== Required action ==
Reproduce only the lines that begin at the line with "in Nederland" and run to the end of the entries; omit every picture.

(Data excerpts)

_ _ _

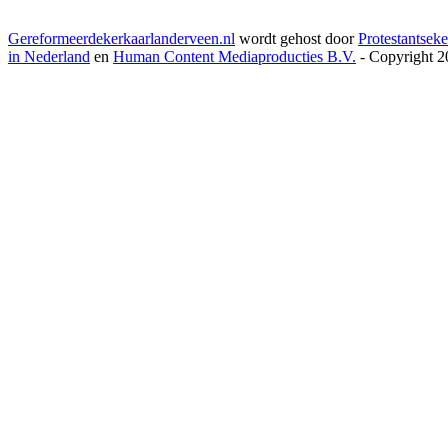
Gereformeerdekerkaarlanderveen.nl
wordt gehost door
Protestantseke
in Nederland
en
Human Content Mediaproducties B.V.
- Copyright 2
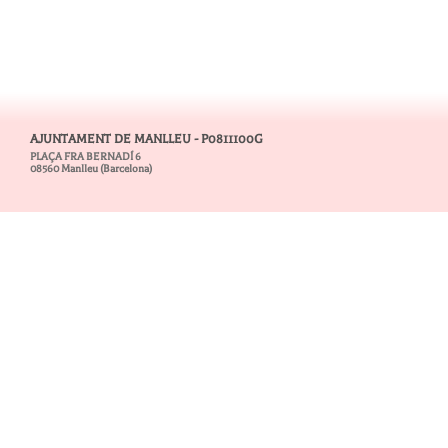
AJUNTAMENT DE MANLLEU - P0811100G
PLAÇA FRA BERNADÍ 6
08560 Manlleu (Barcelona)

_ _ _

== Result of this task ==
in Nederland
en
Human Content Mediaproducties B.V.
- Copyright 2
AJUNTAMENT DE MANLLEU - P0811100G
PLAÇA FRA BERNADÍ 6
08560 Manlleu (Barcelona)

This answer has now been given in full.